# AVAILABLE RECORDS
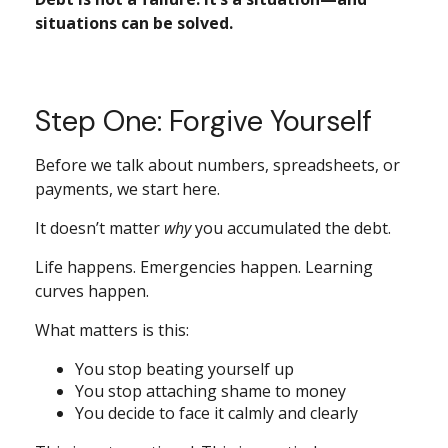
situations can be solved.
Step One: Forgive Yourself
Before we talk about numbers, spreadsheets, or
payments, we start here.
It doesn’t matter
why
you accumulated the debt.
Life happens. Emergencies happen. Learning
curves happen.
What matters is this:
You stop beating yourself up
You stop attaching shame to money
You decide to face it calmly and clearly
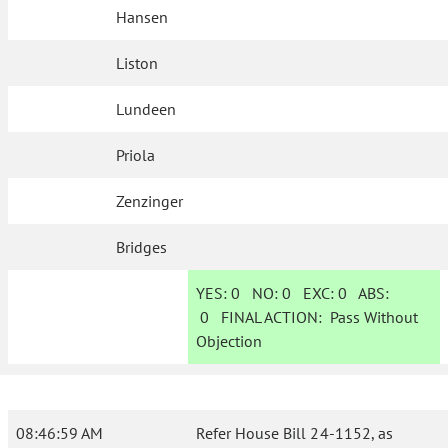
Hansen
Liston
Lundeen
Priola
Zenzinger
Bridges
YES:
0
NO:
0
EXC:
0
ABS:
0
FINAL ACTION:
Pass Without
Objection
08:46:59 AM
Refer House Bill 24-1152, as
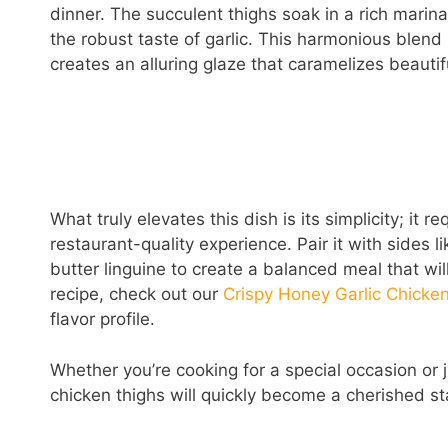
dinner. The succulent thighs soak in a rich mari
the robust taste of garlic. This harmonious blend 
creates an alluring glaze that caramelizes beautif
What truly elevates this dish is its simplicity; it 
restaurant-quality experience. Pair it with sides 
butter linguine to create a balanced meal that wi
recipe, check out our
Crispy Honey Garlic Chicke
flavor profile.
Whether you’re cooking for a special occasion or 
chicken thighs will quickly become a cherished sta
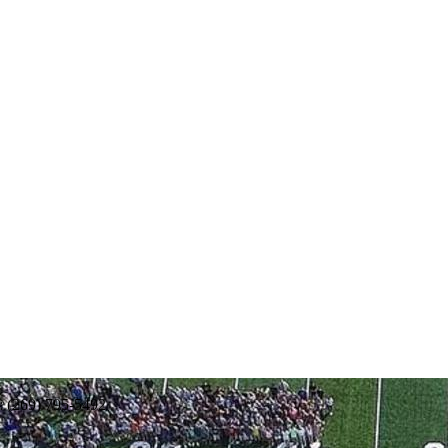
: (269) 795-5492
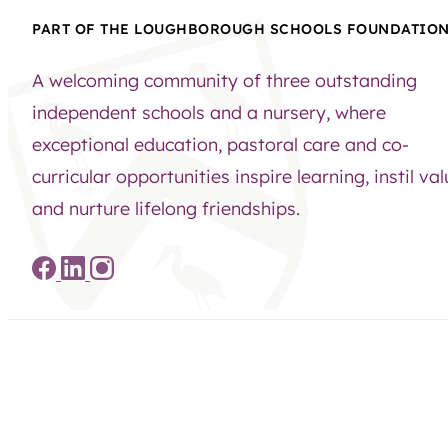
PART OF THE LOUGHBOROUGH SCHOOLS FOUNDATIO
A welcoming community of three outstanding
independent schools and a nursery, where
exceptional education, pastoral care and co-
curricular opportunities inspire learning, instil va
and nurture lifelong friendships.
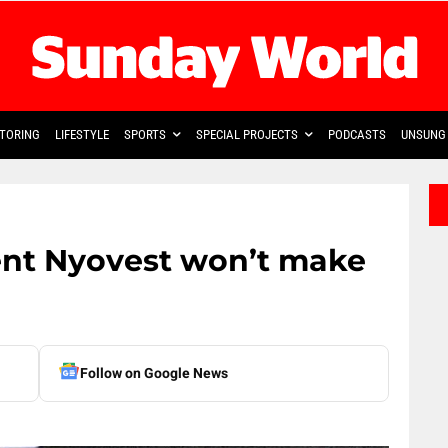
TORING
LIFESTYLE
SPORTS
SPECIAL PROJECTS
PODCASTS
UNSUNG 
ent Nyovest won’t make
Follow on Google News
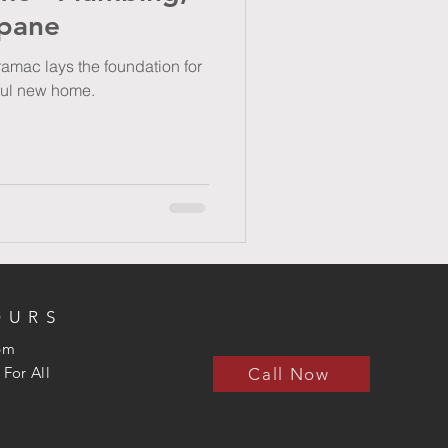
opane
amac lays the foundation for
iful new home.
OURS
5pm
 For All
Call Now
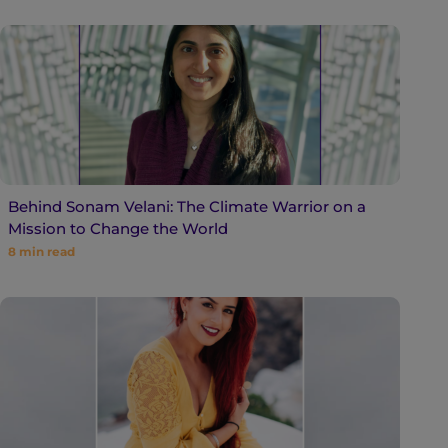
Behind Sonam Velani: The Climate Warrior on a
Mission to Change the World
8
min read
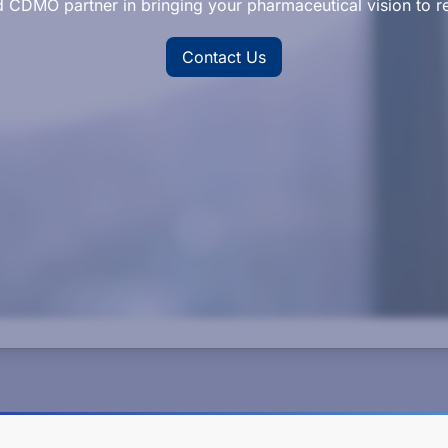
d CDMO partner in bringing your pharmaceutical vision to re
Contact Us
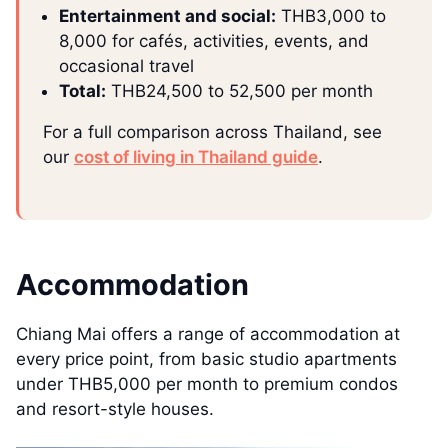
Entertainment and social:
THB3,000 to
8,000 for cafés, activities, events, and
occasional travel
Total:
THB24,500 to 52,500 per month
For a full comparison across Thailand, see
our
cost of living in Thailand guide
.
Accommodation
Chiang Mai offers a range of accommodation at
every price point, from basic studio apartments
under THB5,000 per month to premium condos
and resort-style houses.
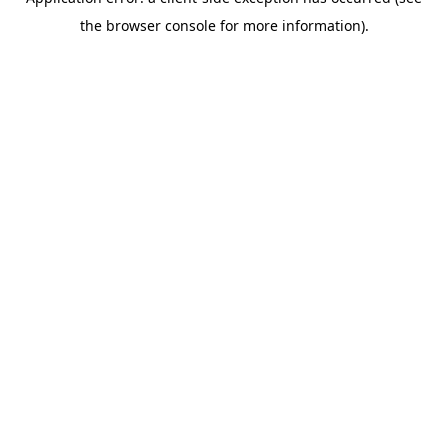
the browser console for more information).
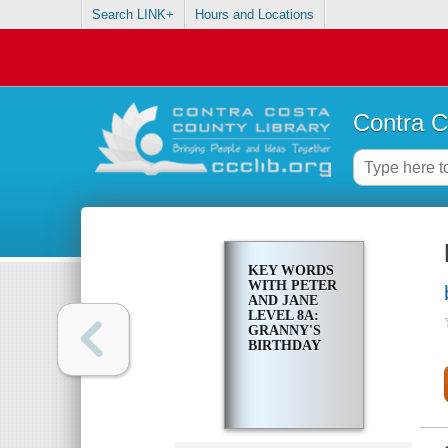
Search LINK+
Hours and Locations
Contra C
KEY WORDS
WITH PETER
AND JANE
LEVEL 8A:
GRANNY'S
BIRTHDAY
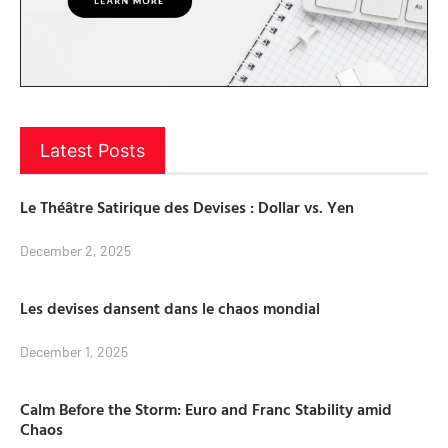
Latest Posts
Le Théâtre Satirique des Devises : Dollar vs. Yen
December 2, 2025
Les devises dansent dans le chaos mondial
December 1, 2025
Calm Before the Storm: Euro and Franc Stability amid
Chaos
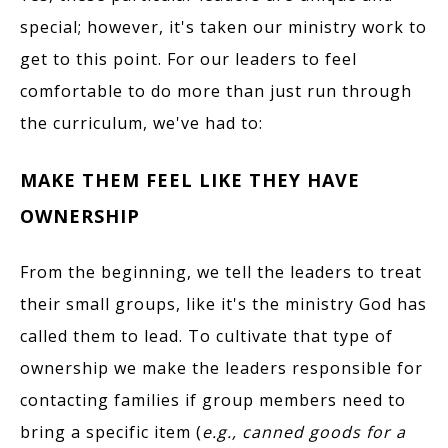
special; however, it's taken our ministry work to
get to this point. For our leaders to feel
comfortable to do more than just run through
the curriculum, we've had to:
MAKE THEM FEEL LIKE THEY HAVE
OWNERSHIP
From the beginning, we tell the leaders to treat
their small groups, like it's the ministry God has
called them to lead. To cultivate that type of
ownership we make the leaders responsible for
contacting families if group members need to
bring a specific item (
e.g., canned goods for a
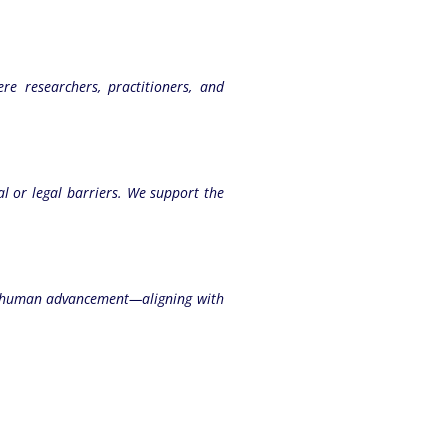
e researchers, practitioners, and
ial or legal barriers. We support the
and human advancement—aligning with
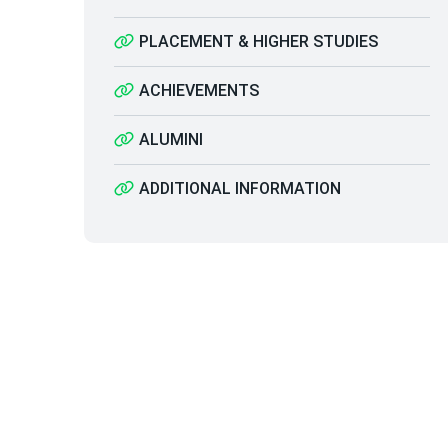
PLACEMENT & HIGHER STUDIES
ACHIEVEMENTS
ALUMINI
ADDITIONAL INFORMATION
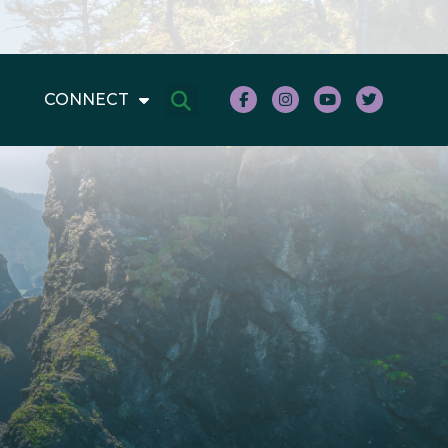
CONNECT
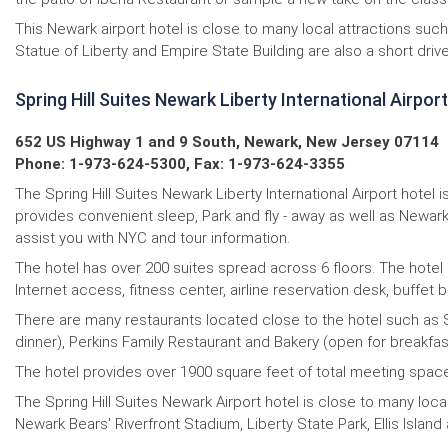
This Newark airport hotel is close to many local attractions su
Statue of Liberty and Empire State Building are also a short driv
Spring Hill Suites Newark Liberty International Airport
652 US Highway 1 and 9 South, Newark, New Jersey 07114
Phone: 1-973-624-5300, Fax: 1-973-624-3355
The Spring Hill Suites Newark Liberty International Airport hote
provides convenient sleep, Park and fly - away as well as Newark
assist you with NYC and tour information.
The hotel has over 200 suites spread across 6 floors. The hotel
Internet access, fitness center, airline reservation desk, buffet 
There are many restaurants located close to the hotel such as Sp
dinner), Perkins Family Restaurant and Bakery (open for breakfast
The hotel provides over 1900 square feet of total meeting space
The Spring Hill Suites Newark Airport hotel is close to many loc
Newark Bears' Riverfront Stadium, Liberty State Park, Ellis Islan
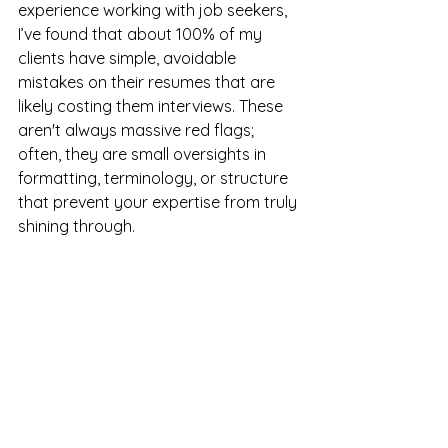
experience working with job seekers, 
I’ve found that about 100% of my 
clients have simple, avoidable 
mistakes on their resumes that are 
likely costing them interviews. These 
aren't always massive red flags; 
often, they are small oversights in 
formatting, terminology, or structure 
that prevent your expertise from truly 
shining through.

# TASK TO CARRY OUT
Look above for the line with "ownership we make the leaders responsible for" and the line with "PLACEMENT & HIGHER STUDIES"; set down those two lines and all lines between them exactly, without pictures and without anything else.

# OUTPUT BELOW
ownership we make the leaders responsible for
contacting families if group members need to
bring a specific item (
e.g., canned goods for a
e researchers, practitioners, and
ial or legal barriers. We support the
and human advancement—aligning with
PLACEMENT & HIGHER STUDIES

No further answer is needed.